Run it from inside your VPC or your customer’s region to get numbers that match what you’ll ship.
Common TTFA reporting mistakes
- Including handshake in TTFA. ~300–500 ms of cold-start that has nothing to do with the model. Pre-connect first.
- Measuring against
localhost. No realistic network RTT. Numbers will be 30–80 ms lower than production.
- Single-shot timings. Cold caches, GC pauses, JIT, scheduler jitter — p95 over 20+ warm requests or it’s noise.
- Mixing inference TTFA and end-to-end TTFA. Decide which one you’re reporting and label it. Comparing one to the other across vendors is how people end up with wrong “we’re slower than X” conclusions.
Common mistakes
- Per-segment
flush=true. Every flush is a fresh TTS request that
pays the full model TTFA. If you flush after every sentence, you pay
it N times per turn instead of once.
- One session per sentence. A new WebSocket handshake (~200-300 ms)
plus a fresh model prefill, every sentence. Keep the same session open
for the whole assistant turn; only close it when the turn ends.
- Client-side sentence buffering before
send. Unnecessary — the
server already buffers tokens and chunks at sentence boundaries.

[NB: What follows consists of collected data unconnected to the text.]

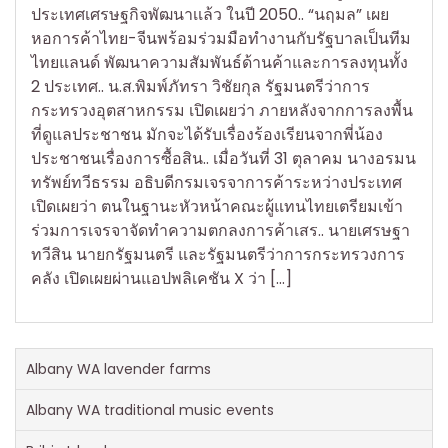
ประเทศเศรษฐกิจพัฒนาเเล้ว ในปี 2050.. “นฤมล” เผย
หอการค้าไทย-จีนพร้อมร่วมมือทำงานกับรัฐบาลเป็นทีม
ไทยแลนด์ พัฒนาความสัมพันธ์ด้านค้าและการลงทุนทั้ง
2 ประเทศ.. น.ส.พิมพ์ภัทรา วิชัยกุล รัฐมนตรีว่าการ
กระทรวงอุตสาหกรรม เปิดเผยว่า ภายหลังจากการลงพื้น
ที่ดูแลประชาชน มักจะได้รับเรื่องร้องเรียนจากพี่น้อง
ประชาชนเรื่องการซื้อสิน.. เมื่อวันที่ 31 ตุลาคม นางอรมน
ทรัพย์ทวีธรรม อธิบดีกรมเจรจาการค้าระหว่างประเทศ
เปิดเผยว่า ตนในฐานะหัวหน้าคณะผู้แทนไทยเตรียมเข้า
ร่วมการเจรจาจัดทำความตกลงการค้าเสร.. นายเศรษฐา
ทวีสิน นายกรัฐมนตรี และรัฐมนตรีว่าการกระทรวงการ
คลัง เปิดเผยผ่านแอปพลิเคชัน X ว่า […]
Albany WA lavender farms
Albany WA traditional music events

Pre-buffering on the client just adds latency.
- Calling
send(text, flush=true) per word “for lower latency.” It
is the opposite: each flush is a separate model call. Word-granular
flushing produces the worst possible TTFA.
Migrating from ElevenLabs
ElevenLabs’ text_chunker flushes on every internal trigger; the
WebSocket protocol is more forgiving of mid-stream flushes because each
flush is comparatively cheaper. KugelAudio’s /ws/tts/stream is not:
each flush triggers a fresh model prefill. The mechanical translation —
“flush=True on KugelAudio == flush=true on ElevenLabs” — is the
single most common source of bad TTFA when porting an existing
ElevenLabs integration.
The right translation:
| ElevenLabs pattern | KugelAudio equivalent |
|---|
send(text, flush=True) after every chunk | send(text) with no flush; let the server’s text buffer chunk. |
try_trigger_generation=True | Default behavior. The server starts generation at sentence boundaries automatically. |
auto_mode=true | Same name on KugelAudio (StreamConfig.auto_mode). |
| One context per turn | One StreamingSession per turn. |
A dedicated ElevenLabs → KugelAudio migration guide is tracked
separately; this section covers the streaming-protocol differences only.